Project 4 / Scene Recognition with Bag of Words

Image representation / Features

The first step in image recognition is to construct an image representation that will be used to train the classification algorithm. A simple image representation is tiny images, which is a small-scale version of the original image. The tiny images representation used in this project is a 16 x 16 feature normalized to a zero to one range.

%Tiny images
I = imresize(I,[16,16]);
I = reshape(I,1,256);
I = (I - min(I)) / (max(I) - min(I));

To obtain a more complex representation of images, we can use the bag of words model with SIFT features. The process involves computing SIFT features throughout a given image and using K-means to cluster the features into a "vocabulary". Next, a bag of words representation is used which involves building a histogram of the occurrence of each visual word.
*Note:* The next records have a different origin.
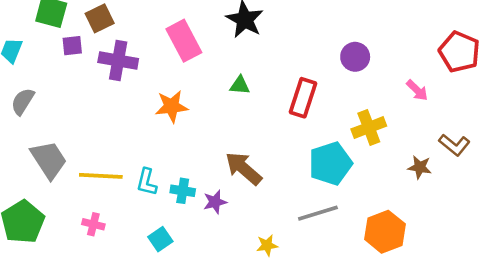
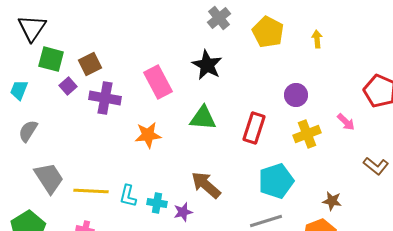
purple square: (72, 46) -> (68, 86), turned -36
green triangle: (240, 85) -> (203, 118), size x1.6
yellow cross: (369, 127) -> (307, 134), moved
brown star: (420, 167) -> (332, 201), moved

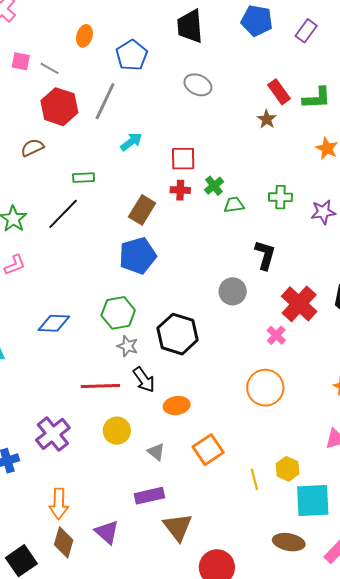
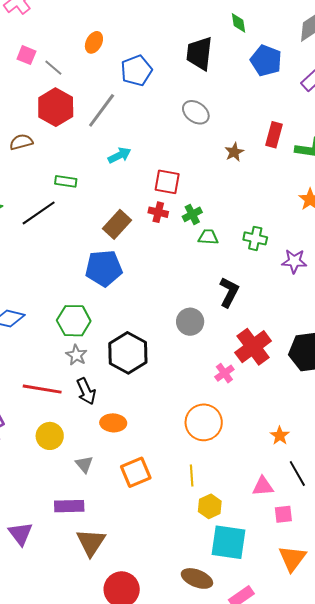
red rectangle: (279, 92) -> (274, 135), turned 40
brown star: (267, 119) -> (234, 152), moved
yellow line: (254, 479) -> (192, 476), moved

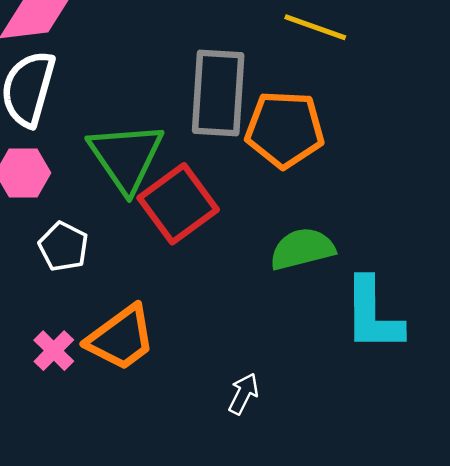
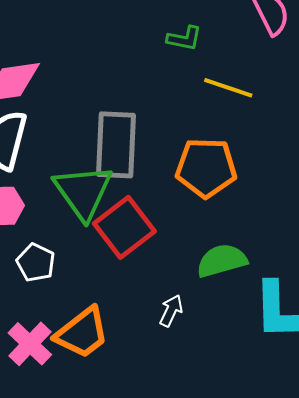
gray rectangle: (218, 93) -> (116, 145), moved
pink cross: (54, 351) -> (30, 344), size x1.4
white arrow: (243, 394) -> (171, 311), moved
The resulting feature will have the same dimension as the number of visual words in the vocabulary.

%Bag of SIFT
[~, SIFT_features] = vl_dsift(I,'step',10,'fast');
image_feats(:,(i-1)*numSample+1:i*numSample) = SIFT_features(:,randi(numFeatures,numSample,1));
[vocab, ~] = vl_kmeans(image_feats, vocab_size);
model = KDTreeSearcher(vocab);
[id,~] = knnsearch(model,single(SIFT_features'),'K',1);
for j=1:length(id)
	image_feats(i,id(j)) = image_feats(i,id(j)) + 1;
end

Classifier

The next step is to use a machine learning classifier to predict the class label for each test image given the training image features, training image labels and the test image features. One simple method is to use nearest neighbors, where the predicted label is computed directly from the training data point which is closest to the query data in feature space.

%Nearest neighbor
model = KDTreeSearcher(train_image_feats);
[id,~] = knnsearch(model,test_image_feats,'K',k);
predicted_categories = train_labels(id);

Another possible classifier is the Support Vector Machine (SVM) classifier. This project uses Linear SVM, which calculates a separating hyperplane in feature space for a given positive class versus a negative class. To enable multi-class classification, the one-vs-all scheme is used, where multiple SVM classifiers are trained with positive training examples from each class and negative training examples from the remaining classes. At test time, the predicted class is determined from the classifier with the highest score/confidence.

%SVM
for c=1:num_categories
    labels = strcmp(categories(c), train_labels) * 2 - 1;
    [W(:,c),B(1,c)] = vl_svmtrain(train_image_feats', labels, lambda);
end
score = test_image_feats * W + repmat(B,N,1);
[~,index] = max(score, [], 2);
predicted_categories = categories(index);

The experimental results are shown in the table below. Note that the measured accuracy will vary depending on system parameters such as number of sampled SIFT features, sampling density and vocabulary size. The results reported below are for #samples=1000, sampling step=10, vocabulary size=1000, #neighbors = 1, lambda (for SVM) = 0.001.

Method	Accuracy
Tiny images + Nearest Neighbor	0.220
Bag of SIFT + Nearest Neighbor	0.457
Bag of SIFT + Support Vector Machine	0.637

Soft assignment (Extra Credit)

The method of histogram binning for computing the bag of words representation tends to lead to over-discretization. This problem can be handled using soft assignment, where the query feature casts not a single, but multiple weighted votes to each of its nearest neighbors in feature space. The method used in this project is to weight each vote according to the exponential of the distance in feature space, also known as kernel codebook encoding (shown below).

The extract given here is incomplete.